** Opening Provided data block **
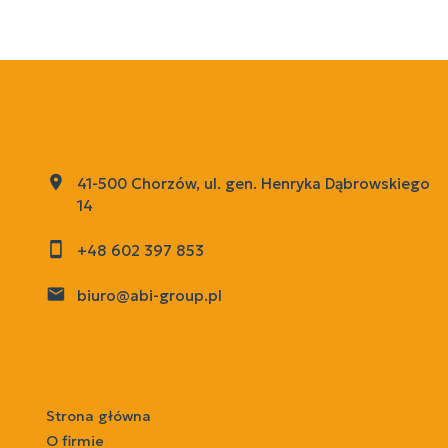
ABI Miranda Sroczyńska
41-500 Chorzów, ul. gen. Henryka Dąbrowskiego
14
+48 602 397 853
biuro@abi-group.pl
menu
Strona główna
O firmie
** Closing Provided data block **
If a record holds a picture, leave the picture out and transcribe everything else exactly.

ABI Miranda Sroczyńska
41-500 Chorzów, ul. gen. Henryka Dąbrowskiego
14
+48 602 397 853
biuro@abi-group.pl
menu
Strona główna
O firmie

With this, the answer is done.